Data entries
--
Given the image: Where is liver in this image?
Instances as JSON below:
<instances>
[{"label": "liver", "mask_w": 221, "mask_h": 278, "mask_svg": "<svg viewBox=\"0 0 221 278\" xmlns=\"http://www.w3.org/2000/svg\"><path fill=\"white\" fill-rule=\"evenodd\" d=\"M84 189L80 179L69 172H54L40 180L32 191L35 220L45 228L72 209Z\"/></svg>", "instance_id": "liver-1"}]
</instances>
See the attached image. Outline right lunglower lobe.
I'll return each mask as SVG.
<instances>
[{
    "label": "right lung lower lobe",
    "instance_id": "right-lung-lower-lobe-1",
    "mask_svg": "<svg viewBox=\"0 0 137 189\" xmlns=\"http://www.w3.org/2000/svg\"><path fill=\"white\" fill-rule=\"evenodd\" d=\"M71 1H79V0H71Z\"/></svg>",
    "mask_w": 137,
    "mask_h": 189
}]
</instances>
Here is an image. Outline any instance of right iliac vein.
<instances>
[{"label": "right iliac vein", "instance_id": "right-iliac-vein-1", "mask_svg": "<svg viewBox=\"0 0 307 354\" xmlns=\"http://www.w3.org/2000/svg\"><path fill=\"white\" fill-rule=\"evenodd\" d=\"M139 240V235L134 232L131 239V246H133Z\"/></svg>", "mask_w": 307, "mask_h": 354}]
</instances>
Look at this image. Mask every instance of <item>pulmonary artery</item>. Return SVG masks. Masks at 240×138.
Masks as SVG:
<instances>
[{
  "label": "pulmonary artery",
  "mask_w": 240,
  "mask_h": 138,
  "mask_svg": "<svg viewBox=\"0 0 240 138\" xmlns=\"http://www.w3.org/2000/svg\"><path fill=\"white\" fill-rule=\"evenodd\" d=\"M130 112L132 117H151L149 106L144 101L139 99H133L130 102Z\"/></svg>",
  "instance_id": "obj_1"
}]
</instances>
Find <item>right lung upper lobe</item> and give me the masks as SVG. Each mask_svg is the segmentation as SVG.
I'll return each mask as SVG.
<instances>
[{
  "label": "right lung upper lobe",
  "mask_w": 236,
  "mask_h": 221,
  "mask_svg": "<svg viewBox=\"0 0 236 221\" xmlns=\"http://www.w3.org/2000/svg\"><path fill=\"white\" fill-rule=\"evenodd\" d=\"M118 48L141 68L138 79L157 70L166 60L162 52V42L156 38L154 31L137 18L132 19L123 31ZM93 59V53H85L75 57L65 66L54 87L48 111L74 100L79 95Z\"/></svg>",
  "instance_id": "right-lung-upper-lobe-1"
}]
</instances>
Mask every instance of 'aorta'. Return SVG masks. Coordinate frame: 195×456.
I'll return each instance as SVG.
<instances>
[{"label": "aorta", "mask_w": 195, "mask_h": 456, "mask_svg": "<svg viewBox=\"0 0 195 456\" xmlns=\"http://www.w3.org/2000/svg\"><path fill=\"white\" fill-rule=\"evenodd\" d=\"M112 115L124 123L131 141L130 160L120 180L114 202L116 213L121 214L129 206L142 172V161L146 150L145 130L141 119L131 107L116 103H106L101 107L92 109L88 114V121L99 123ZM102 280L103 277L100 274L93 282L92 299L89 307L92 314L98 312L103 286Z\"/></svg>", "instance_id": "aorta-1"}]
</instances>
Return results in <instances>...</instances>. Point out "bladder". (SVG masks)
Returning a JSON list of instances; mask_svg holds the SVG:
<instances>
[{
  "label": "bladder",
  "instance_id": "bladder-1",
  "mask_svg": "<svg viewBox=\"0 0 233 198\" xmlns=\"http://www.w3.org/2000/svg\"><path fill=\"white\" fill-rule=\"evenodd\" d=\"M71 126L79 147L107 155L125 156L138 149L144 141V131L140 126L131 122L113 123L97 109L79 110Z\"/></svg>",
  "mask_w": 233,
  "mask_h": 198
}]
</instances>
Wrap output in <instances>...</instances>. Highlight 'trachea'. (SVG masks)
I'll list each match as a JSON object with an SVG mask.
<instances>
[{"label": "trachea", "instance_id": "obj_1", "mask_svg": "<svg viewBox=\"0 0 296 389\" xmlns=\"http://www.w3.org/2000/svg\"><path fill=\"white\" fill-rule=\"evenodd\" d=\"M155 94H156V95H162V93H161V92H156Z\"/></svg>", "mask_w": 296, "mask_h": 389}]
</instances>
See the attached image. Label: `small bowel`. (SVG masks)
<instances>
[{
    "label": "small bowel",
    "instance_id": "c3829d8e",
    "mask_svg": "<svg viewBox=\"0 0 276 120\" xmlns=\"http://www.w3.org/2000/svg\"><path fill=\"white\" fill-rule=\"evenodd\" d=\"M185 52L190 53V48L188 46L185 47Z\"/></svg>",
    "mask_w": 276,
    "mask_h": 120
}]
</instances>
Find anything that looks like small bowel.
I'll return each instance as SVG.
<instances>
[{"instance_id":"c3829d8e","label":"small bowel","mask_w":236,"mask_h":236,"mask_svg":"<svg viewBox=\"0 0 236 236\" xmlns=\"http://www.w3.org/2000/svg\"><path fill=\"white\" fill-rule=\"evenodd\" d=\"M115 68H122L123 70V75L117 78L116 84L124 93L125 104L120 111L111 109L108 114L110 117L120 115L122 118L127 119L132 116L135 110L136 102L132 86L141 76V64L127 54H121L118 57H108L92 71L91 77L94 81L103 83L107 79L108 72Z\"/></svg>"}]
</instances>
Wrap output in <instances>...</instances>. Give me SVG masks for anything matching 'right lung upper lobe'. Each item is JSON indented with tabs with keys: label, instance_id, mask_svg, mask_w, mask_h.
--
▶ _Your task_
Repeat the data in full, keeping each word exactly as it is.

▶ _Exercise answer_
Given the image: Where is liver in this image?
Instances as JSON below:
<instances>
[{"label": "liver", "mask_w": 221, "mask_h": 278, "mask_svg": "<svg viewBox=\"0 0 221 278\" xmlns=\"http://www.w3.org/2000/svg\"><path fill=\"white\" fill-rule=\"evenodd\" d=\"M84 189L80 179L69 172H54L40 180L32 191L35 220L45 228L72 209Z\"/></svg>", "instance_id": "liver-1"}]
</instances>
See the attached image. Outline right lunglower lobe.
I'll return each mask as SVG.
<instances>
[{
    "label": "right lung lower lobe",
    "instance_id": "right-lung-lower-lobe-1",
    "mask_svg": "<svg viewBox=\"0 0 137 189\" xmlns=\"http://www.w3.org/2000/svg\"><path fill=\"white\" fill-rule=\"evenodd\" d=\"M71 1H79V0H71Z\"/></svg>",
    "mask_w": 137,
    "mask_h": 189
}]
</instances>
Here is an image. Outline any instance of right iliac vein.
<instances>
[{"label": "right iliac vein", "instance_id": "right-iliac-vein-1", "mask_svg": "<svg viewBox=\"0 0 307 354\" xmlns=\"http://www.w3.org/2000/svg\"><path fill=\"white\" fill-rule=\"evenodd\" d=\"M139 240V235L134 232L131 239V246H133Z\"/></svg>", "mask_w": 307, "mask_h": 354}]
</instances>
Look at this image. Mask every instance of <item>pulmonary artery</item>. Return SVG masks. Masks at 240×138.
Masks as SVG:
<instances>
[{
  "label": "pulmonary artery",
  "mask_w": 240,
  "mask_h": 138,
  "mask_svg": "<svg viewBox=\"0 0 240 138\" xmlns=\"http://www.w3.org/2000/svg\"><path fill=\"white\" fill-rule=\"evenodd\" d=\"M130 112L132 117H151L149 106L144 101L139 99H133L130 102Z\"/></svg>",
  "instance_id": "obj_1"
}]
</instances>
Find <item>right lung upper lobe</item> and give me the masks as SVG. Each mask_svg is the segmentation as SVG.
I'll return each mask as SVG.
<instances>
[{
  "label": "right lung upper lobe",
  "mask_w": 236,
  "mask_h": 221,
  "mask_svg": "<svg viewBox=\"0 0 236 221\" xmlns=\"http://www.w3.org/2000/svg\"><path fill=\"white\" fill-rule=\"evenodd\" d=\"M118 48L141 68L138 79L157 70L166 60L162 52V42L156 38L154 31L137 18L132 19L123 31ZM93 59V53H85L75 57L65 66L54 87L48 111L74 100L79 95Z\"/></svg>",
  "instance_id": "right-lung-upper-lobe-1"
}]
</instances>
Mask every instance of 'aorta'. Return SVG masks. Coordinate frame: 195×456.
I'll return each instance as SVG.
<instances>
[{"label": "aorta", "mask_w": 195, "mask_h": 456, "mask_svg": "<svg viewBox=\"0 0 195 456\" xmlns=\"http://www.w3.org/2000/svg\"><path fill=\"white\" fill-rule=\"evenodd\" d=\"M112 115L124 123L131 141L130 160L120 180L114 202L116 213L121 214L129 206L142 172V161L146 150L145 130L141 119L131 107L116 103H106L101 107L92 109L88 114V121L99 123ZM102 280L103 277L100 274L93 282L92 299L89 307L92 314L98 312L103 286Z\"/></svg>", "instance_id": "aorta-1"}]
</instances>
Return results in <instances>...</instances>. Point out "bladder". (SVG masks)
Returning a JSON list of instances; mask_svg holds the SVG:
<instances>
[{
  "label": "bladder",
  "instance_id": "bladder-1",
  "mask_svg": "<svg viewBox=\"0 0 233 198\" xmlns=\"http://www.w3.org/2000/svg\"><path fill=\"white\" fill-rule=\"evenodd\" d=\"M71 126L79 147L107 155L125 156L138 149L144 141V131L140 126L131 122L113 123L97 109L79 110Z\"/></svg>",
  "mask_w": 233,
  "mask_h": 198
}]
</instances>
Wrap output in <instances>...</instances>. Highlight 'trachea'. (SVG masks)
I'll list each match as a JSON object with an SVG mask.
<instances>
[{"label": "trachea", "instance_id": "obj_1", "mask_svg": "<svg viewBox=\"0 0 296 389\" xmlns=\"http://www.w3.org/2000/svg\"><path fill=\"white\" fill-rule=\"evenodd\" d=\"M155 94H156V95H162V93H161V92H156Z\"/></svg>", "mask_w": 296, "mask_h": 389}]
</instances>
See the attached image. Label: `small bowel`. (SVG masks)
<instances>
[{
    "label": "small bowel",
    "instance_id": "c3829d8e",
    "mask_svg": "<svg viewBox=\"0 0 276 120\" xmlns=\"http://www.w3.org/2000/svg\"><path fill=\"white\" fill-rule=\"evenodd\" d=\"M185 52L190 53V48L188 46L185 47Z\"/></svg>",
    "mask_w": 276,
    "mask_h": 120
}]
</instances>
Find anything that looks like small bowel.
I'll return each instance as SVG.
<instances>
[{"instance_id":"c3829d8e","label":"small bowel","mask_w":236,"mask_h":236,"mask_svg":"<svg viewBox=\"0 0 236 236\" xmlns=\"http://www.w3.org/2000/svg\"><path fill=\"white\" fill-rule=\"evenodd\" d=\"M115 68H122L123 70V75L117 78L116 84L124 93L125 104L120 111L111 109L108 114L110 117L120 115L122 118L127 119L132 116L135 110L136 102L132 86L141 76V64L127 54H121L118 57H108L92 71L91 77L94 81L103 83L107 79L108 72Z\"/></svg>"}]
</instances>
Wrap output in <instances>...</instances>. Give me SVG masks for anything matching 'right lung upper lobe'. Each item is JSON indented with tabs with keys: label, instance_id, mask_svg, mask_w, mask_h.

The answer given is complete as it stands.